WHAT THE EXERCISE ASKS -
A single number is the answer: how many lines of the entries contain the word "Beko"?

STUDY MATERIAL -
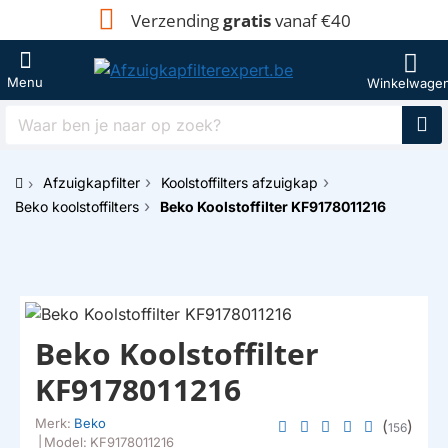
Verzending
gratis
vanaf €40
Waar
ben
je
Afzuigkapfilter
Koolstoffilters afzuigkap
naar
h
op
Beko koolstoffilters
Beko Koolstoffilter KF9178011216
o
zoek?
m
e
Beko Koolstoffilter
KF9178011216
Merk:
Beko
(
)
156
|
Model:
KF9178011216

...

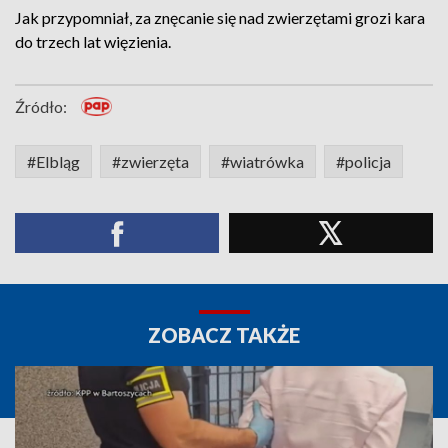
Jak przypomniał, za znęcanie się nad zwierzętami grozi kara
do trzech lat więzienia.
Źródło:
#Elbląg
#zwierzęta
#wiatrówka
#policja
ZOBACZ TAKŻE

ANSWER SPACE -
4